Now we have seen how we can read and write boolean values to our BitVector while only allocating each a single bit of storage space. The final piece of the puzzle is the mechanism for returning (possibly mutable) references to individual bits in our container. As noted earlier in this post, C++ offers us no mechanism by which we can address a location that consists of a single bit. This complicates the implementation of certain member functions, like operator[]. Consider what the prototype for this function might look like:
auto operator[](std::size_t index) -> ??? {
# ???
}
We have to provide a way to read and write an individual bit in the container without the ability to directly return a reference to it. The way that the C++ standard library implementors solve this problem is through the use of reference proxies.
Reference Proxies
Our final implementation of operator[] ends up looking like:
auto operator[](std::size_t index) -> BitRef {
if (index >= size_) {
throw std::out_of_range("Index out of range.");
}
ASSERT(index < size_, "Broken precondition.");
auto* bucket = &storage_[index / sizeof(BitType)];
const auto mask = 1UL << index % sizeof(BitType);
return BitRef{bucket, mask};
}
The magic of this implementation lies in the BitRef type which implements a reference proxy for the individual bits in our BitVector. It consists of a pointer to the word that it references in the BitVector (BitType*) combined with the mask that isolates the bit of interest within the word:
class BitRef {
/** The 'bucket' in which the bit is located */
BitType* const bucket_;
/** The mask to isolate the target bit */
BitType const mask_;
BitRef(BitType* bucket, BitType const mask)
: bucket_{bucket}
, mask_{mask} {}
}
The operator bool() member function demonstrates how BitRef “reaches back” to its originating BitVector instance to read the boolean value that it represents:
operator bool() const { return !!(*bucket_ & mask_); }
Likewise, operator=(bool) demonstrates how we can use the BitRef to assign to an individual bit in the originating BitVector:
auto operator=(bool const val) -> BitRef& {
if (val) {
*bucket_ |= mask_;
} else {
*bucket_ &= ~mask_;
}
return *this;
}
These two member functions illustrate the core functionality of the BitRef proxy type. See the complete implementation for more details.
Conclusion
This implementation only demonstrates the use of reference proxies to aid the implementation of member functions like operator[], Front(), and Back(). A distinct but related technique, that of an iterator proxy, is employed by the standard library to allow std::vector<bool> to be used with constructs like the range-for loop.

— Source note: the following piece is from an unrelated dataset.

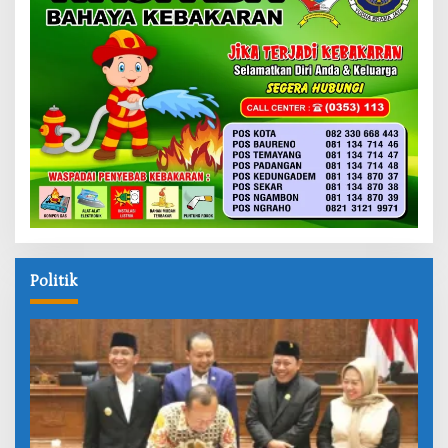
Politik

Hopefully this quick walkthrough demystifies the errors that arise when working with std::vector<bool>. We see that the core of the issue stems from the fact that the specialization introduces a space-efficient implementation that allocates a single bit for each bool element. Because we cannot return a reference to an individual bit, we introduce a proxy object. These proxies provide the illusion of a reference to a single bit in the container but the illusion breaks down under some conditions, and this can make working with this type perilous.